Por eso creo que la izquierda tiene un deber moral y social sumamente importante, pues más allá de promover y defender el humanismo sobre la ambición y el egoísmo; tenemos que ser consecuentes con lo que profesamos. No es aceptable pedir libertad mientras se aplauden las dictaduras y los personalismos. 
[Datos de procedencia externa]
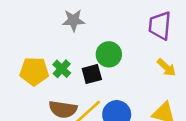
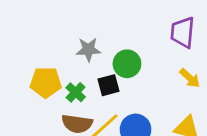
gray star: (73, 20) -> (88, 49), moved
green cross: (62, 69) -> (76, 92), moved

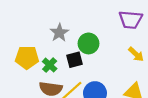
purple trapezoid: (183, 32) -> (131, 20), turned -90
gray star: (88, 49) -> (59, 33), turned -30

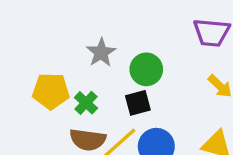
black square: (74, 60) -> (138, 103), moved

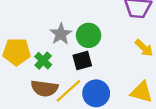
gray star: (101, 53) -> (61, 34), moved

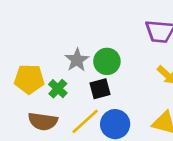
brown semicircle: (44, 88) -> (43, 121), moved

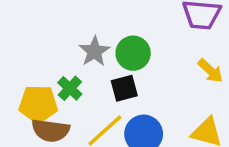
yellow pentagon: (29, 79) -> (38, 104), moved

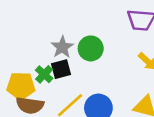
black square: (124, 88) -> (61, 69), moved

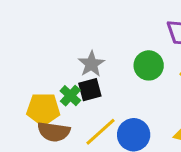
green circle: (91, 48) -> (149, 65), moved

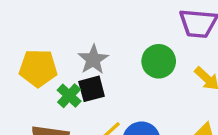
yellow pentagon: (43, 109) -> (38, 68), moved

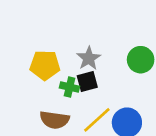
green cross: (69, 96) -> (70, 87), turned -30

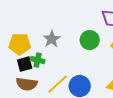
black square: (87, 82) -> (25, 64), moved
La izquierda nuestra no puede quedarse en el discurso de comienzos del siglo XX, seguir negando las atrocidades cometidas por los emblemáticos dirigentes en la URSS, China, Cuba y del mundo asiático como los de Vietnam, Corea del Norte, Camboya, Laos, entre otros. La izquierda no puede tapar los vejámenes cometidos por las guerrillas colombianas, e incluso, no puede seguir coincidiendo con el discurso belicista que sólo podría sostenerse bajo el espantoso reclutamiento de menores, secuestro de personas, asesinato de líderes sociales, menosprecio de la vida y narcotráfico. La izquierda latinoamericana no puede seguir en la defensa de Maduro y Ortega, dos enfermos de poder que arruinaron sus países con programas mal diseñados; la izquierda no puede seguir defendiendo sus errores con el discurso de la intervención norteamericana, pues si bien no se puede negar, tampoco es la única razón por la cual no funcionan los proyectos. La izquierda no puede seguir amparando personalismos, tampoco puede limitarse a mostrar una sola cara de la vida, esa que tanto conviene porque allí, sí que se parece a la derecha. 
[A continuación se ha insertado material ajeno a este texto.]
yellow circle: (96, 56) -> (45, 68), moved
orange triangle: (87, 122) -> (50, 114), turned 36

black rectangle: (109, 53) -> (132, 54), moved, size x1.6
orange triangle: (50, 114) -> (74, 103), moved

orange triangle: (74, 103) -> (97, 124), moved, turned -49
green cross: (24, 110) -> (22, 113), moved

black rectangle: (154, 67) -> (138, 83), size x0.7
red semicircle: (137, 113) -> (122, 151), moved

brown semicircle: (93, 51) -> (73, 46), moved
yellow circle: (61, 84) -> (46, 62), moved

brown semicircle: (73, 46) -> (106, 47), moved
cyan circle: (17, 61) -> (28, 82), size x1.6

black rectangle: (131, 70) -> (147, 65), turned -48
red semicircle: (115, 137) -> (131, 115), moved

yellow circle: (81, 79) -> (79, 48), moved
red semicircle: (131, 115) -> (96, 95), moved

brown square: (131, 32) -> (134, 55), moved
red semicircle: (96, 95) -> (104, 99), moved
Cuando seamos capaces de superar los personalismos, hacernos autocríticas, pedir perdón por los hechos victimizantes si se han cometido, reconocer las fortalezas y debilidades de nuestros planteamientos, oponernos incluso a nuestros propios líderes si vemos que están siendo desleales, allí y sólo allí, triunfaremos con facilidad. De lo contrario, con o sin gobierno, veremos cómo se arruinan nuestras ideas y con ellas, la felicidad de millones que alguna vez creyeron en nosotros. 

PDT: Respeto y admiración por los bolivianos que defienden su Constitución; espero que la fuerza y madurez les alcance para impedir el triunfo de los cristianos retardatarios que quieren aprovechar la coyuntura para imponer una dictadura electoral.